We are fortunate to be living at a time when new low cost technology is rolled out at an ever increasing rate and there is no doubt that the modern world offers technological advances that our own parents never dreamed of. In my lifetime alone, I have witnessed the introduction of color television, computers, fax machines, cell phones, digital cameras, document scanners, Walkman, cable tv remotes, CD players, DVD players, mp3 players, video games, PlayStation, Wii, PVR, bank machines, microwaves, coffee makers, laptops, Ipads, Blackberries, tablet readers and Skype.
These inventions have definitely enhanced my life, but each one comes with a string attached – to take advantage of what each devices has to offer, you have to commit to learning how to use them, and then commit to upgrading your personal technological skill level as new features become available. Just try shopping for a new cell phone. The dizzying number of features now available can be overwhelming – but taking the time to understand the differences and get the phone that is right for your needs is more than worth the trouble.

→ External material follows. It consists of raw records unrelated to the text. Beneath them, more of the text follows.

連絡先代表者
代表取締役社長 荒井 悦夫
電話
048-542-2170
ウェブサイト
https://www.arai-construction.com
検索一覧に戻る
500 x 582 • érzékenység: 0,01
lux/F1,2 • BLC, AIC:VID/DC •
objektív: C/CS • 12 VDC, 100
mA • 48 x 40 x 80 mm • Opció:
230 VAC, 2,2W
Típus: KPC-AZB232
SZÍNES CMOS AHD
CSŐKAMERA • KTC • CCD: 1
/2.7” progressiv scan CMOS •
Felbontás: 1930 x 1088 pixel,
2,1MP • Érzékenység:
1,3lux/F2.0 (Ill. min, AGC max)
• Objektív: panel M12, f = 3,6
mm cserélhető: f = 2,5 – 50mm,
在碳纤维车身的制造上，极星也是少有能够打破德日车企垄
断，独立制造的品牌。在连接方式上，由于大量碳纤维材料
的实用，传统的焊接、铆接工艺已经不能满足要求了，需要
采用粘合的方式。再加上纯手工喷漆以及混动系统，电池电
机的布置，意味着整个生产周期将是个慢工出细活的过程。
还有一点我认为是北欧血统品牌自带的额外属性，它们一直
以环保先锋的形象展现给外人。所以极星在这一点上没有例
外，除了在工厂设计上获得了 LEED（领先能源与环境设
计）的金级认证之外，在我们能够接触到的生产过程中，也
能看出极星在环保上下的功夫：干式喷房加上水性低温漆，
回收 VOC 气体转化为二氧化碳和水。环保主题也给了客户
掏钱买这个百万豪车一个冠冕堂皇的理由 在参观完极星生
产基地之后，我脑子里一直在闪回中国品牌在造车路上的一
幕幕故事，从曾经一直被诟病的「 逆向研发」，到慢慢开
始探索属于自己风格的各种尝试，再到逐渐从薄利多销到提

I realize as I write this that I am speaking to the converted, but we all have older relatives that still find using a computer a great challenge. Two of the things that hinder a lot of Oldsters from benefiting from technology are an inability to use the device itself, and an inability to type. Every day these people are left further and further out of the conveniences of the internet. They are missing out on easy access to reading material, online banking, bill payment, mail, and shopping that would enhance their lives now that they are less mobile than they once were.

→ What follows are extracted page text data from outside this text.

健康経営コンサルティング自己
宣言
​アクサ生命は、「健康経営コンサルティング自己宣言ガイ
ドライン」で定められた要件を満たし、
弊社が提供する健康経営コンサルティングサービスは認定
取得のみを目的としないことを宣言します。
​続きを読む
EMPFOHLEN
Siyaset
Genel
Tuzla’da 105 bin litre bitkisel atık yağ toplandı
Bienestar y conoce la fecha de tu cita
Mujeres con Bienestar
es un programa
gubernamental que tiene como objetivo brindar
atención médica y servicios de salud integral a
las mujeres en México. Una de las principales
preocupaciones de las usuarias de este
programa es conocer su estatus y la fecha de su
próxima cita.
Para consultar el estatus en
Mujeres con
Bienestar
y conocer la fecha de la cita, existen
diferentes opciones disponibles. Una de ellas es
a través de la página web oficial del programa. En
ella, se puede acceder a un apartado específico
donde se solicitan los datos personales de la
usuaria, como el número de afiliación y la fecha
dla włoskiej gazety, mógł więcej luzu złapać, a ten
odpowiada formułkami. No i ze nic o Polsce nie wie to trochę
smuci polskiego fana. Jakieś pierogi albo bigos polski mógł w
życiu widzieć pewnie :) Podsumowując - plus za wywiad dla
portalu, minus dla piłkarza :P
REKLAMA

In an effort to help alleviate these basic deficiencies groups such as the non-profit organization SeniorNet has made it their mission to “provide older adults education for and access to computer technologies to enhance their lives and enable them to share their knowledge and wisdom”. The organization offers computer-related products and services and also collaborates on research that focuses on older adults and technology. They also offer courses at SeniorNet Learning Centres in the US, Japan, Malaysia and Sweden as well as online courses on a wide variety of topics such as how to send and receive email, and how to pick out a cell phone.